Last weekend saw the passing of the influential filmmaker Ulli Lommel. One of the freshest voices of the New German Cinema movement of the sixties and seventies, Lommel collaborated with both Rainer Werner Fassbinder (Tenderness of the Wolves) and Andy Warhol (Blank Generation) throughout his career, but he is best known by horror fans for his 1980 proto-slasher The Boogey Man.
The Boogey Man begins with a mother banishing her children to their bedrooms so that she can make love to her boyfriend, even going so far as to tie the little boy to his bed so he can’t wander. The little girl, Lacey, helps the little boy, Willy, escape by giving him a butcher’s knife to cut through his bindings…and he promptly kills his mother’s boyfriend with it once he’s free.

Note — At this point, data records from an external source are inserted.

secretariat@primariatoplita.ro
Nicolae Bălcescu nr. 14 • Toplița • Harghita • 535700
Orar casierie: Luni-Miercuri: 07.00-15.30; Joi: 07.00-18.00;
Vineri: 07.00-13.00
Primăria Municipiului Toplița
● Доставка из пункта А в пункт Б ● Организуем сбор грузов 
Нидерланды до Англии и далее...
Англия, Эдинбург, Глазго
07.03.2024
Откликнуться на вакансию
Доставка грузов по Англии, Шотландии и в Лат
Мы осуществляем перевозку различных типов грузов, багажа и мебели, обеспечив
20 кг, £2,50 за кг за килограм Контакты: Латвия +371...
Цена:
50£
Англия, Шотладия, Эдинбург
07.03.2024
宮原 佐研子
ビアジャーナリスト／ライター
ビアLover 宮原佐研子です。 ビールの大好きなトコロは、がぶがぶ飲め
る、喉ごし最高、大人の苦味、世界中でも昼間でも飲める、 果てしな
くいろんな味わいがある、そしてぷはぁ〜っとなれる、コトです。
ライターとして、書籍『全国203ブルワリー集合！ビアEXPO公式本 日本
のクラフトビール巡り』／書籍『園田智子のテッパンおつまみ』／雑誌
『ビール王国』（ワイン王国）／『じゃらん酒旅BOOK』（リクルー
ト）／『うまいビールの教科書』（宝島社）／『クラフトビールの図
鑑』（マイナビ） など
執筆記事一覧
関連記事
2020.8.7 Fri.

Twenty years later, Lacey and Willy (The Devonsville Terror’s Suzanna Love and her real-life brother, The Dead Pool’s Nicholas Love) live on a ranch with Lacey’s husband, Jake (Ron James from Olivia), and their young son. Both are haunted by their childhood, however; Lacey is plagued by nightmares in which she is repeatedly tied up and dragged around, and Willy has not spoken a word since the killing. Jake takes Lacey to a psychiatrist/hypnotist (John Carradine from The Black Sleep and The Sentinel) who suggests a trip to her childhood home to deal with the traumatic events of her past. While at the home, Lacey sees a vision of her mother’s dead boyfriend in a mirror and smashes it. This releases a demonic force from the mirror, and everywhere the shards of glass go, the evil presence follows, killing everyone it comes across.

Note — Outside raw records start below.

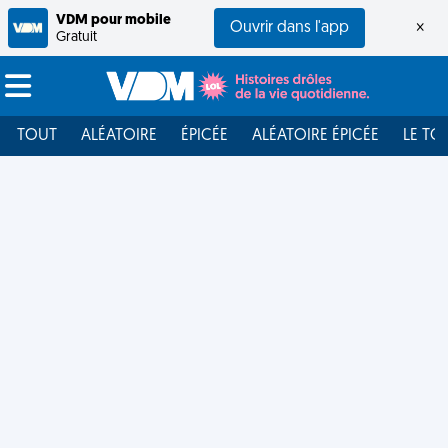
VDM pour mobile
Ouvrir dans l'app
×
Gratuit
TOUT
ALÉATOIRE
ÉPICÉE
ALÉATOIRE ÉPICÉE
LE TO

The Boogey Man was written by Lommel (who, of course, also directed) and lead actress Suzanna Love with help from a first – and only – time writer named David Herschel. The film was made during the soft period between the decline of the paranormal thriller of the late seventies and the infancy of the golden age of the slashers in the early eighties, so it kind of provides the best of both worlds; it’s a supernatural possession movie that behaves like a slasher. The main threat is never fully realized, as each different person who encounters the shattered pieces of mirror becomes possessed by it, but the narrative structure is pure slasher.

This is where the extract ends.